Gastrointestinal disorders: uncommon – nausea, flatulence; rare – vomiting, loss of appetite, diarrhea, dyspepsia, constipation, abdominal pain; very rare – pancreatitis.

The frequency of adverse effects decreases when the drug is taken with food.

Skin and subcutaneous tissue disorders: rare – papular rash, pruritus; very rare – angioedema, urticaria, exfoliative dermatitis, erythema multiforme, reversible alopecia.

Musculoskeletal and connective tissue disorders: very rare – arthralgia, rib pain, cramps.

Vascular disorders: very rare – mild intracranial hypertension.

Hepatobiliary disorders: very rare – cholestatic jaundice, hepatitis, right upper quadrant abdominal pain, liver function abnormalities.

General disorders and administration site conditions: very rare – fever, weakness, sensation of a foreign body in the throat.

Investigations: very rare – albuminuria, erythrocyturia.

To reduce adverse effects, it is recommended to take vitamin B complex (in case of polyneuropathy), antihistamines (for allergic reactions), and to maintain high fluid intake.

In case of severe adverse effects, the dose should be reduced or the drug discontinued.

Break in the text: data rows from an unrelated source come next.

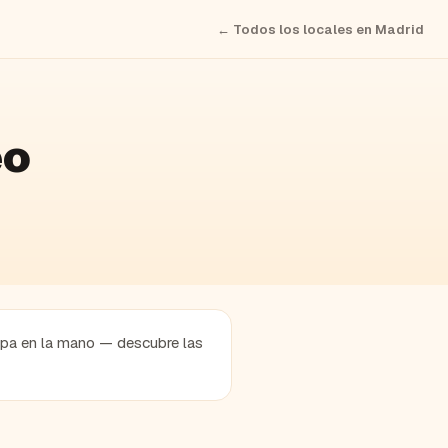
← Todos los locales en
Madrid
eo
 copa en la mano — descubre las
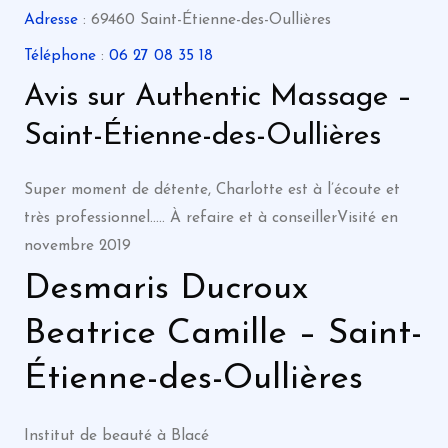
Adresse
: 69460 Saint-Étienne-des-Oullières
Téléphone
:
06 27 08 35 18
Avis sur Authentic Massage –
Saint-Étienne-des-Oullières
Super moment de détente, Charlotte est à l’écoute et
très professionnel….. À refaire et à conseillerVisité en
novembre 2019
Desmaris Ducroux
Beatrice Camille – Saint-
Étienne-des-Oullières
Institut de beauté à Blacé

Furamag® may darken urine, turning it yellow-brown or brown.

If adverse reactions not listed in this instruction occur during treatment with Furamag®, they should be reported to a physician.

Shelf life. 3 years.

Storage conditions.

Store in the original packaging at a temperature not exceeding 25°C.

Keep out of reach of children.

Packaging.

10 capsules in a blister. 3 blisters per cardboard box.

Prescription status.

Prescription only.

Manufacturer.

JSC "Olpha" / Olpha AS.

Manufacturer's address and place of business.

Rupnicu iela 5, Olaine, Olaines novads, LV-2114, Latvia.